- Task to complete
Copy out, from the entries below, each line that holds the string "Moosalamoo".

[Extracted data entries]
>>>>
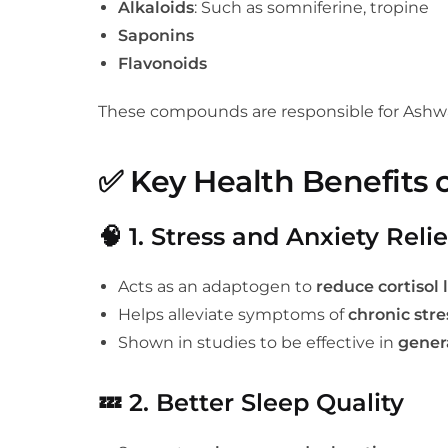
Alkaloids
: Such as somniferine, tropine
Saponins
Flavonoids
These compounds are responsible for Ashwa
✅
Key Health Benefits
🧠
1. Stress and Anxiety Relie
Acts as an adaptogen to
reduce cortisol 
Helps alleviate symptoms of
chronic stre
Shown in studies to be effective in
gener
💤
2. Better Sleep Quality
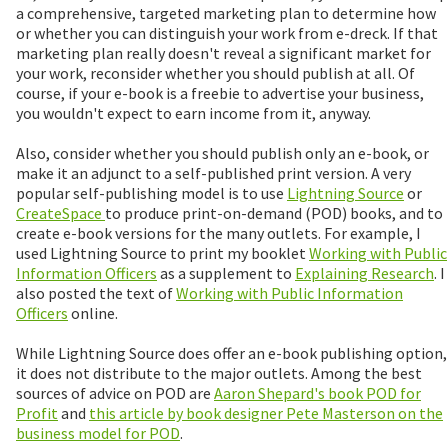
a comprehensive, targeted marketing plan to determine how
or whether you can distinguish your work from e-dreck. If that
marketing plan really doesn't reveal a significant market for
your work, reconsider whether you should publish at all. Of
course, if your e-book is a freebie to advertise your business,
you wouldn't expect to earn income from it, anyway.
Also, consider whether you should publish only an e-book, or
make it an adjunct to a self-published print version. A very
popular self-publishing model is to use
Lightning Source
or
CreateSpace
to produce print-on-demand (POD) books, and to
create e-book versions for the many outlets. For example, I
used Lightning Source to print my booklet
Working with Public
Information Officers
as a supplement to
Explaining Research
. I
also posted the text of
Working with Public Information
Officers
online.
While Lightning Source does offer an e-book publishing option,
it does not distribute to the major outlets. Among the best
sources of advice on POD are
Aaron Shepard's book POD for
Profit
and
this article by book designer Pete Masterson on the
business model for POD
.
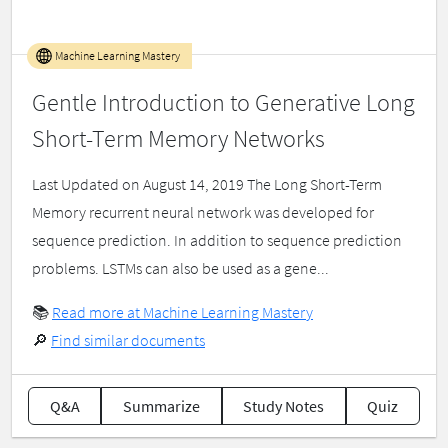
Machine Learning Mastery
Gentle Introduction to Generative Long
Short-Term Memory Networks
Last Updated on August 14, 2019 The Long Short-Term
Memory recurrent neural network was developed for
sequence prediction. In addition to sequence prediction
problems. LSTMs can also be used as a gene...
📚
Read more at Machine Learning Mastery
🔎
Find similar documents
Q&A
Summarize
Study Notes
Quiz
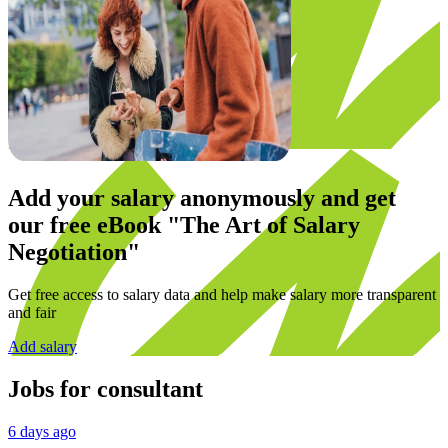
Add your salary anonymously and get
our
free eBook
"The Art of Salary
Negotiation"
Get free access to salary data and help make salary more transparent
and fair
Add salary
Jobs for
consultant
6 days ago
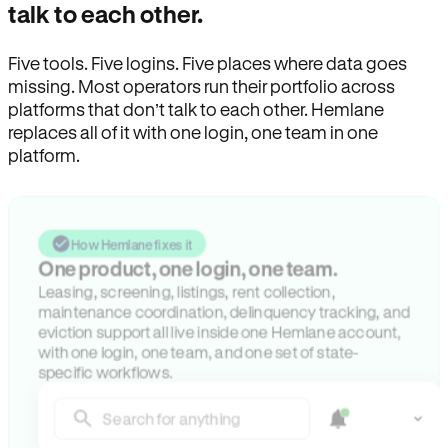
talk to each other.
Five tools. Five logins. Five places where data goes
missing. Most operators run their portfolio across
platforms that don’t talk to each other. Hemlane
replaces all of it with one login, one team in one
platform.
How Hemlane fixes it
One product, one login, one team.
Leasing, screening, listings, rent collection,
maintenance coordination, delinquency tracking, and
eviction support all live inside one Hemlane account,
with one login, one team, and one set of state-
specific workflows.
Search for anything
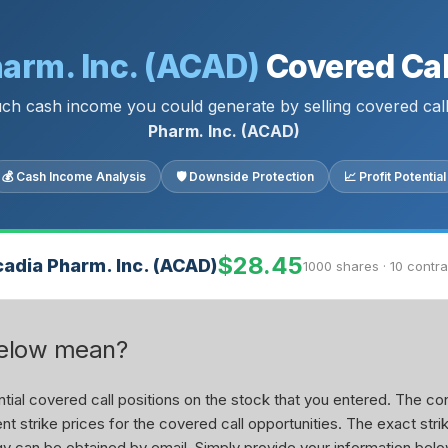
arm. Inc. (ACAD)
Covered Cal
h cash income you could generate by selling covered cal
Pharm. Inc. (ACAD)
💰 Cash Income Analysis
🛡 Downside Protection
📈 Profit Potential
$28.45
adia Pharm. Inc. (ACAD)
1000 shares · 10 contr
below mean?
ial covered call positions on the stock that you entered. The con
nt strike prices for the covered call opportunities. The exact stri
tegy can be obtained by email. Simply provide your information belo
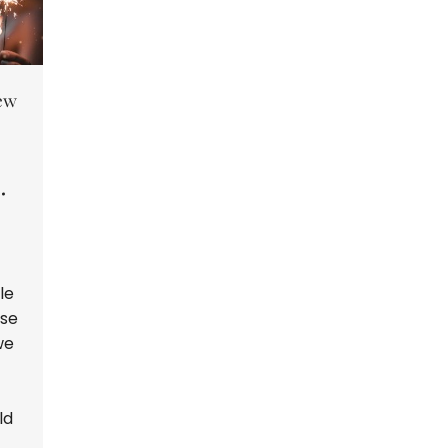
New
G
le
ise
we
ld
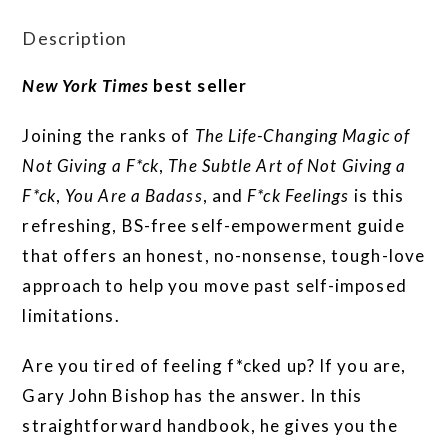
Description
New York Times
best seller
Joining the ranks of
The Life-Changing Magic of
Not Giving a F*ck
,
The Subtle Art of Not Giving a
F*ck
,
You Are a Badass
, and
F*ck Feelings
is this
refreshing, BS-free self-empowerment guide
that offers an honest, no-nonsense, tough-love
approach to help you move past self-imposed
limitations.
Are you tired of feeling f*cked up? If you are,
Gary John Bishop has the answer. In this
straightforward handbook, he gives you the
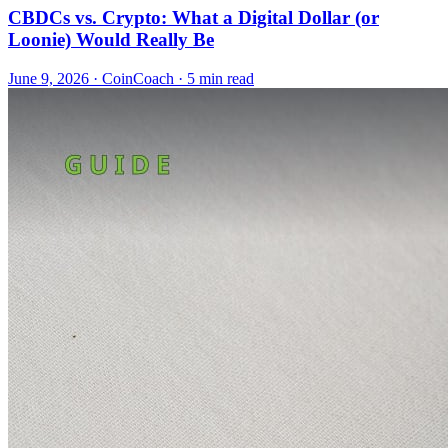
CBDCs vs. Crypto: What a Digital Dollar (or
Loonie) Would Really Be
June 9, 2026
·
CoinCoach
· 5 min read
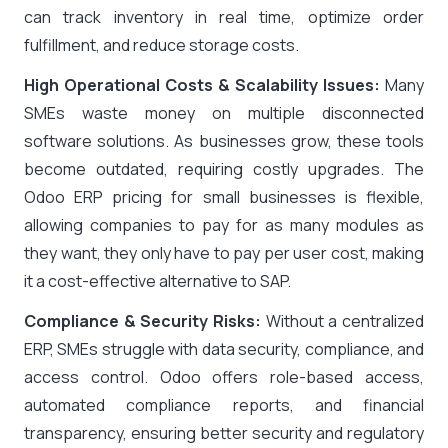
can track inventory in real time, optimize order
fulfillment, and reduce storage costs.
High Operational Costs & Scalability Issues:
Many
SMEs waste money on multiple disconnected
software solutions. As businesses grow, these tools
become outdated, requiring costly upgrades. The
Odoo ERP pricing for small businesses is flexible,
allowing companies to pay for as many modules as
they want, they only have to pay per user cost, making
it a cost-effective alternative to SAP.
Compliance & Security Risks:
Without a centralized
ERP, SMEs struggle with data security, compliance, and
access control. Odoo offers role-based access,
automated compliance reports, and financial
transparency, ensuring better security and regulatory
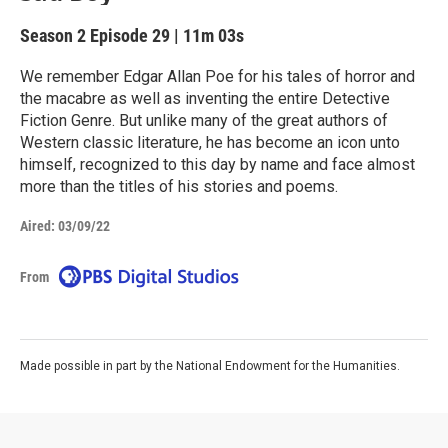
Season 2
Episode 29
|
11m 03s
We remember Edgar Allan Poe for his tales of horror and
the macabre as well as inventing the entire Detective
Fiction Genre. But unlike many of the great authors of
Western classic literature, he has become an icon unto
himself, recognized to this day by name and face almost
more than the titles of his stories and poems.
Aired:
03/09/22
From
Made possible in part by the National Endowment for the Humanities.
<<<<
>>>>
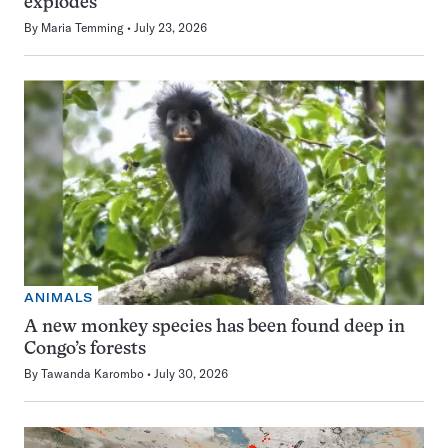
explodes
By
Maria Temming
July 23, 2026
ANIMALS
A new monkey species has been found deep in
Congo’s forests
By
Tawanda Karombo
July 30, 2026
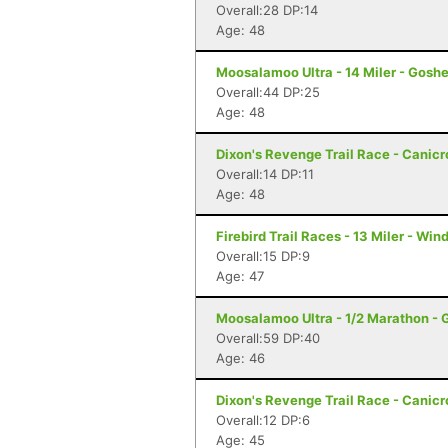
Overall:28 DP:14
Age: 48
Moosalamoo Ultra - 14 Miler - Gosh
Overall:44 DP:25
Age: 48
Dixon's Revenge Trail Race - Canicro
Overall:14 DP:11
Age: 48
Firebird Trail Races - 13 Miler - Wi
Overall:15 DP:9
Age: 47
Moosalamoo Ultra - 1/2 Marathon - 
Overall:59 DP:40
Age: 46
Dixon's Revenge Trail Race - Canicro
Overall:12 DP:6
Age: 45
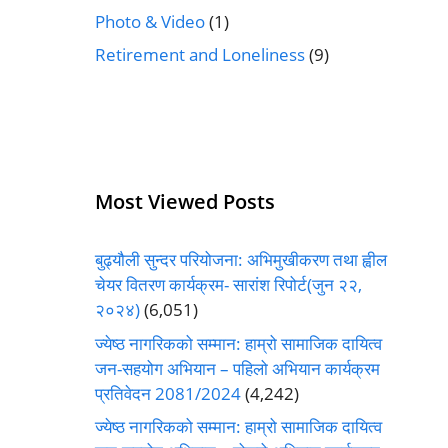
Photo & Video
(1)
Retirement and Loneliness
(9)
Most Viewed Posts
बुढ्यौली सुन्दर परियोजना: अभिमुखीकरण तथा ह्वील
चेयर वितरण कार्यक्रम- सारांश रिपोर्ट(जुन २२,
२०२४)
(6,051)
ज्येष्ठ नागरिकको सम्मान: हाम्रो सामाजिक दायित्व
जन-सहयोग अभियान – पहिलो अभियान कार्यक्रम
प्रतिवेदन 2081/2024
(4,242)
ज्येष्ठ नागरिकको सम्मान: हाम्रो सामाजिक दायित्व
<<<<
- Answer to the problem
Moosalamoo Ultra - 14 Miler - Gosh
Moosalamoo Ultra - 1/2 Marathon - 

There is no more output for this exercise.